Prideaux kills Haydon at the end, which is justice done at many levels. Smiley has to know it was Prideaux, but he does nothing. It’s unimportant to him, perhaps.
So, betrayal. Yay. The film changes a few details and shifts this theme drastically.
The film attempts to tell us that spying destroys personal lives, that these people cannot have relationships. When they do, it is destructive. They’re best off cutting off ties even when it’s painful. Ricki Tarr tells us this pretty much right on the nose when he says (haplessly because she is already dead) that he wants them to get Irina away from the Russians and he wants to retire from the spying business. He’s allowed himself to get involved with her and this gets several people killed. Tarr doesn’t want to end up like you lot, he says, meaning Smiley and Guillam.
Guillam we’ve just seen end his personal relationship at Smiley’s request on such thin grounds that I said “WTF?” at the TV screen while watching it. I knew watching that scene that it was there for some other reason than plot, and only later figured out that it was a pointer to this isolation theme.

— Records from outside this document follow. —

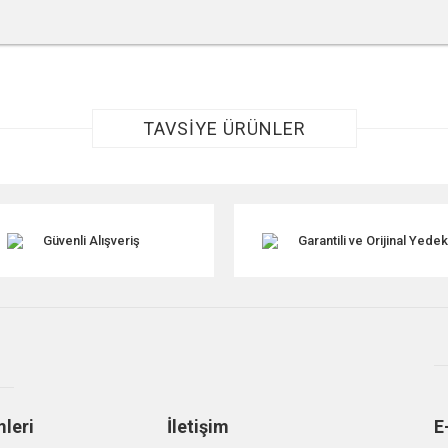
r konularda yetersiz gördüğünüz noktaları öneri formunu kullanarak tarafımıza ile
TAVSİYE ÜRÜNLER
Güvenli Alışveriş
Garantili ve Orijinal Yede
Gönder
mleri
İletişim
E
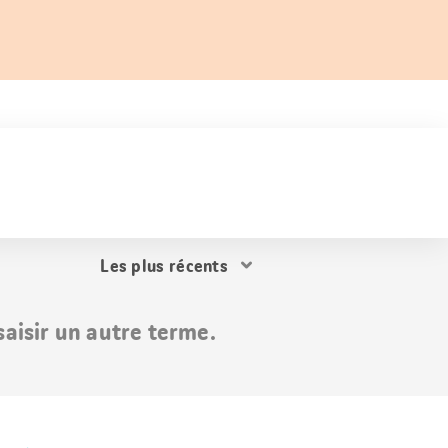
Trier
les
résultats
aisir un autre terme.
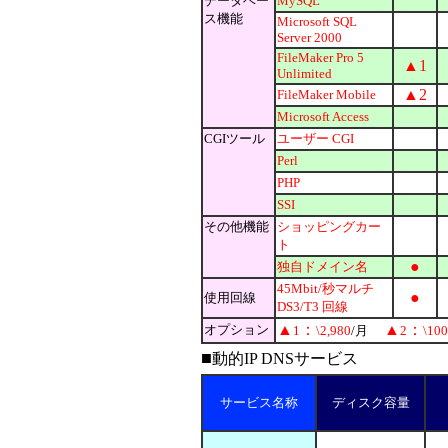
データベー
MySQL
ス機能
Microsoft SQL
Server 2000
FileMaker Pro 5
▲1
Unlimited
▲2
FileMaker Mobile
Microsoft Access
CGIツール
ユーザー CGI
Perl
PHP
SSI
その他機能
ショッピングカー
ト
●
独自ドメイン名
45Mbit/秒マルチ
●
使用回線
DS3/T3 回線
▲
：
▲
：
オプション
1
\2,980
/
月
2
\100
■
動的IP DNSサービス
サービス名称
ディスク容量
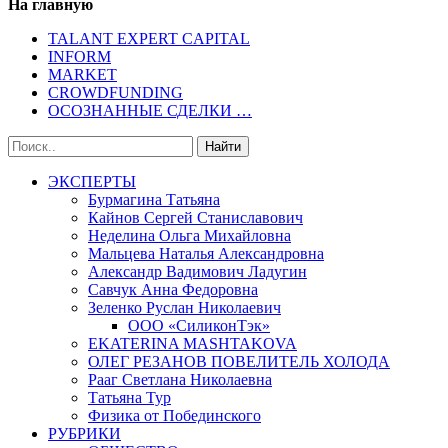
На главную
TALANT EXPERT CAPITAL
INFORM
MARKET
CROWDFUNDING
ОСОЗНАННЫЕ СДЕЛКИ …
ЭКСПЕРТЫ
Бурмагина Татьяна
Кайнов Сергей Станиславович
Неделина Ольга Михайловна
Мальцева Наталья Александровна
Александр Вадимович Ладугин
Савчук Анна Федоровна
Зеленко Руслан Николаевич
ООО «СиликонТэк»
EKATERINA MASHTAKOVA
ОЛЕГ РЕЗАНОВ ПОВЕЛИТЕЛЬ ХОЛОДА
Рааг Светлана Николаевна
Татьяна Тур
Физика от Побединского
РУБРИКИ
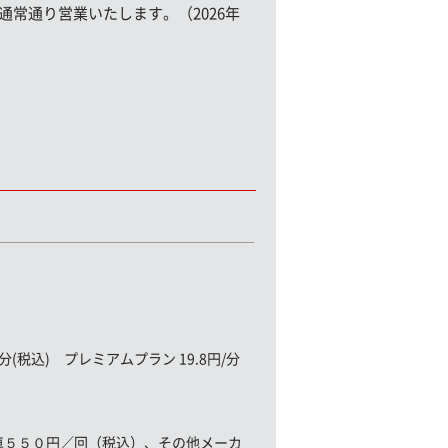
通常通り営業いたします。（2026年
(税込) プレミアムプラン 19.8円/分
車５５０円／回（税込）、その他メーカ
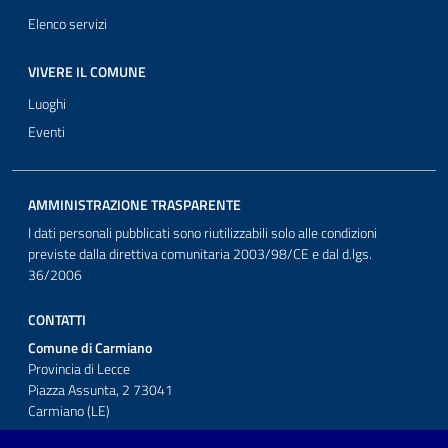
Elenco servizi
VIVERE IL COMUNE
Luoghi
Eventi
AMMINISTRAZIONE TRASPARENTE
I dati personali pubblicati sono riutilizzabili solo alle condizioni
previste dalla direttiva comunitaria 2003/98/CE e dal d.lgs.
36/2006
CONTATTI
Comune di Carmiano
Provincia di Lecce
Piazza Assunta, 2 73041
Carmiano (LE)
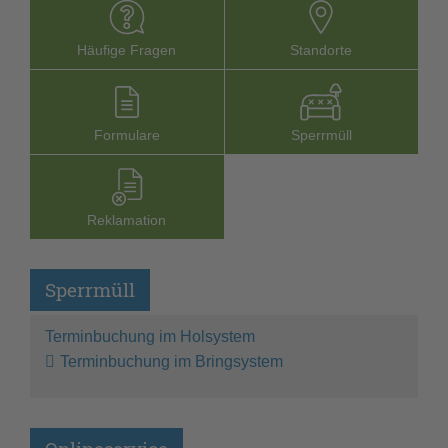
Häufige Fragen
Stand­orte
Formu­lare
Sperr­müll
Reklamation
Sperrmüll
Terminbuchung im Holsystem
Terminbuchung im Bringsystem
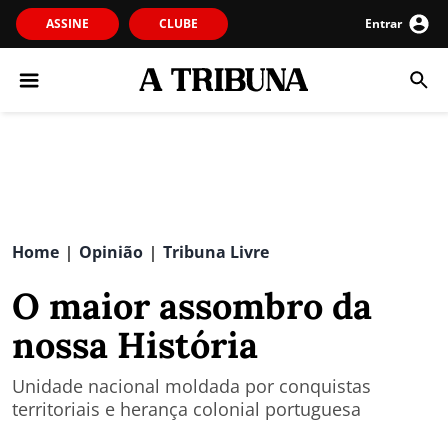
ASSINE
CLUBE
Entrar
Home
Opinião
Tribuna Livre
|
|
O maior assombro da
nossa História
Unidade nacional moldada por conquistas
territoriais e herança colonial portuguesa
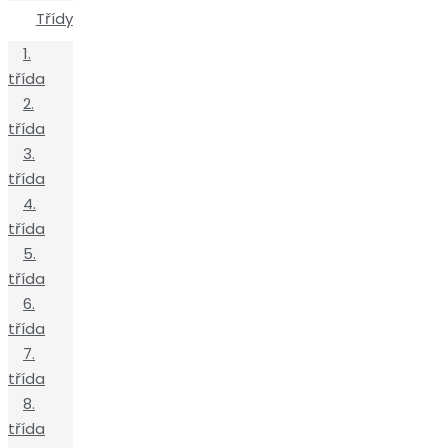
Třídy
1.
třída
2.
třída
3.
třída
4.
třída
5.
třída
6.
třída
7.
třída
8.
třída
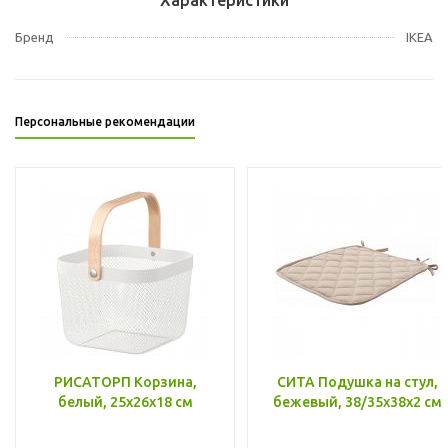
Бренд
IKEA
Персональные рекомендации
РИСАТОРП Корзина,
СИТА Подушка на стул,
белый, 25x26x18 см
бежевый, 38/35x38x2 см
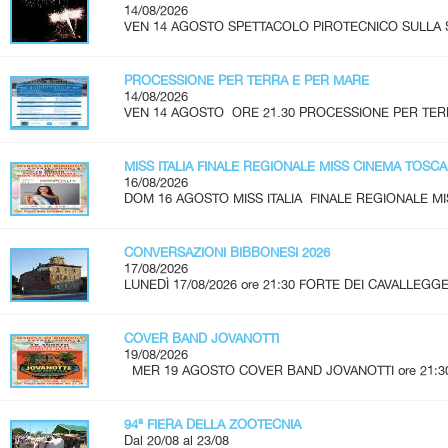
14/08/2026
VEN 14 AGOSTO SPETTACOLO PIROTECNICO SULLA SPI
PROCESSIONE PER TERRA E PER MARE
14/08/2026
VEN 14 AGOSTO ORE 21.30 PROCESSIONE PER TERR
MISS ITALIA FINALE REGIONALE MISS CINEMA TOSC
16/08/2026
DOM 16 AGOSTO MISS ITALIA FINALE REGIONALE MI
CONVERSAZIONI BIBBONESI 2026
17/08/2026
LUNEDÌ 17/08/2026 ore 21:30 FORTE DEI CAVALLEGGER
COVER BAND JOVANOTTI
19/08/2026
MER 19 AGOSTO COVER BAND JOVANOTTI ore 21:30 - 
94ª FIERA DELLA ZOOTECNIA
Dal 20/08 al 23/08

Prideaux dooms himself by going to Haydon to warn him that Control is looking for a mole. He does it because of that personal relationship. When he has made the decision to kill the traitor Haydon, at the very end, he has another bit of on-the-nose dialog where he tells Bill Roach to go fit in with the other boys and be one of them. “Don’t end up like us lot”, aka, exactly Ricki Tarr’s message.
George Smiley, of course, has famously been abandoned by his wife Anne. And at no moment do we see Anne Smiley. We do not get the novel’s search for her, or the miniseries’s final scene in which Smiley talks to her about Haydon. (The miniseries does not stray from the novel’s betrayal theme.) Smiley at the end of this film ascends to his proper place at the head of the Circus with what has to be ironic applause from the soundtrack, but we see no sign of Anne in his life any more. He’s cut off all ties. Success for him at his job, then.
So it’s interesting in its own right, but I’m not so sure it can stand in place of that novel. Not a faithful adaptation at its heart. Which is okay, since we already had a faithful adaptation. Future ones can stray.